At the flagship A&M campus, it turned out, the College of Liberal Arts took in $21-million more than it spent. And the biggest losers? The College of Engineering and the Bush School of Government and Public Service, $1.8-million and $1-million in the red, respectively. If there were any Texas legislators hoping to play culture-war games with funds for the arts and humanities (and in Texas, it’s a safe bet there were), they must have been sorely disappointed.

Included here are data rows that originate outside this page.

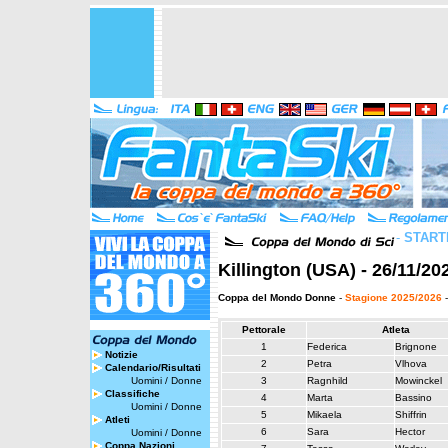
-
START
Killington (USA) - 26/11/20
Coppa del Mondo Donne
-
Stagione 2025/2026
-
Pettorale
Atleta
1
Federica
Brignone
Notizie
2
Petra
Vlhova
Calendario/Risultati
Uomini
/
Donne
3
Ragnhild
Mowinckel
Classifiche
4
Marta
Bassino
Uomini
/
Donne
5
Mikaela
Shiffrin
Atleti
6
Sara
Hector
Uomini
/
Donne
Coppa Nazioni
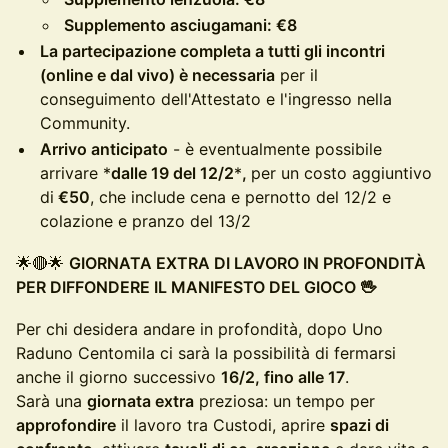
Supplemento asciugamani: €8
La partecipazione completa a tutti gli incontri
(online e dal vivo) è necessaria
per il
conseguimento dell'Attestato e l'ingresso nella
Community.
Arrivo anticipato
- è eventualmente possibile
arrivare *
dalle 19 del 12/2
*
,
per un costo aggiuntivo
di
€50
, che include cena e pernotto del 12/2 e
colazione e pranzo del 13/2
🌟🔴🌟
GIORNATA EXTRA DI LAVORO IN PROFONDITÀ
PER DIFFONDERE IL MANIFESTO DEL GIOCO 🖖
Per chi desidera andare in profondità, dopo Uno
Raduno Centomila ci sarà la possibilità di fermarsi
anche il giorno successivo
16/2, fino alle 17
.
Sarà una
giornata extra
preziosa: un tempo per
approfondire
il lavoro tra Custodi, aprire
spazi di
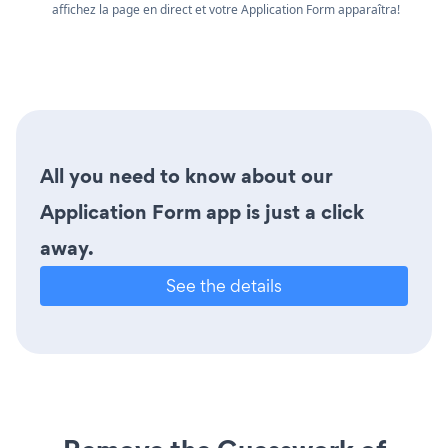
affichez la page en direct et votre Application Form apparaîtra!
All you need to know about our
Application Form app is just a click
away.
See the details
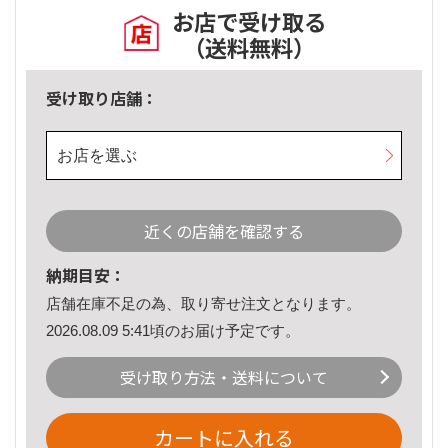
お店で受け取る
（送料無料）
受け取り店舗：
お店を選ぶ
近くの店舗を確認する
納期目安：
店舗在庫不足の為、取り寄せ注文となります。
2026.08.09 5:41頃のお届け予定です。
受け取り方法・送料について
カートに入れる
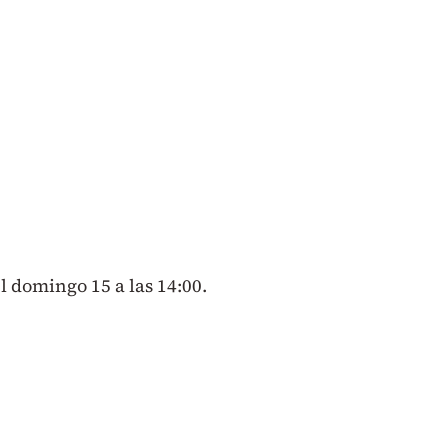
el domingo 15 a las 14:00.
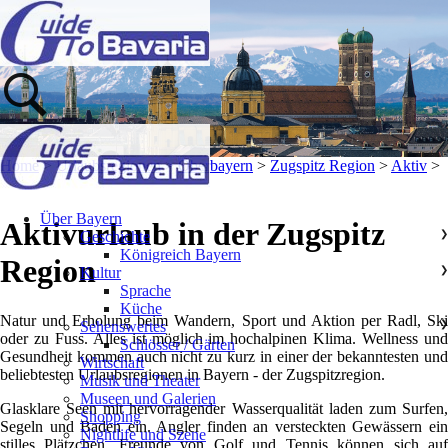
Home
>
Urlaubsregionen
>
Oberbayern
>
Zugspitz Region
>
Aktiv
>
Über Bayern
Aktivurlaub in der Zugspitz
Geschichte
❯
Königreich Bayern
Region
Kultur
❯
Sprache
Küche
Natur und Erholung beim Wandern, Sport und Aktion per Radl, Ski
Sehenswertes
❯
oder zu Fuss. Alles ist möglich im hochalpinen Klima. Wellness und
Schlösser / Gärten
Gesundheit kommen auch nicht zu kurz in einer der bekanntesten und
Wirtschaft
beliebtesten Urlaubsregionen in Bayern - der Zugspitzregion.
Musik und Theater
Museen und Galerien
Glasklare Seen mit hervorragender Wasserqualität laden zum Surfen,
Shopping
Segeln und Baden ein. Angler finden an versteckten Gewässern ein
Nightlife und Szene
stilles Plätzchen. Freunde von Golf und Tennis können sich auf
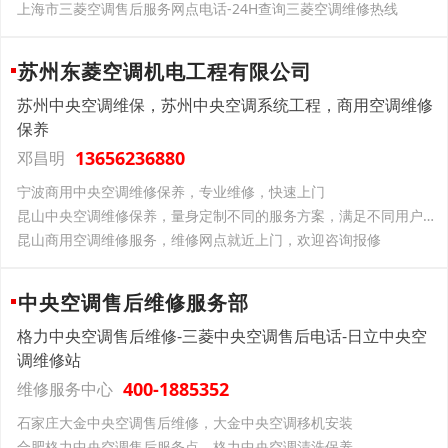
上海市三菱空调售后服务网点电话-24H查询三菱空调维修热线
苏州东菱空调机电工程有限公司
苏州中央空调维保，苏州中央空调系统工程，商用空调维修
保养
13656236880
邓昌明
宁波商用中央空调维修保养，专业维修，快速上门
昆山中央空调维修保养，量身定制不同的服务方案，满足不同用户需求
昆山商用空调维修服务，维修网点就近上门，欢迎咨询报修
中央空调售后维修服务部
格力中央空调售后维修-三菱中央空调售后电话-日立中央空
调维修站
400-1885352
维修服务中心
石家庄大金中央空调售后维修，大金中央空调移机安装
合肥格力中央空调售后服务点，格力中央空调清洗保养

The one thing I can say with certainty is that as we slide perilously into what looks like Round 2 of a double-dip recession, there will be more aggressive and concerted attacks on tenure. With 13.9 million Americans unemployed and the vast majority of workers stripped of the last vestiges of job security, the resentment toward tenure—for college faculty and for schoolteachers alike—will mount.
It will be stoked by a new wave of anti-union and antilabor politicians and supported by increasing numbers of ordinary people out of work and out of luck. They will be joined by addled faculty members arguing that tenure stifles dynamic change, or that tenure only protects the incompetent, or that tenure depresses salaries, or that tenure has become the preserve of an academic elite and should be abolished on those grounds alone. Eventually we will move more decisively toward becoming a society in which day-to-day job insecurity is the rule for everyone save for our Galtian overlords, and novels like Margaret Atwood’s will no longer be called “speculative fiction.” But there will be some surprising turns along the way.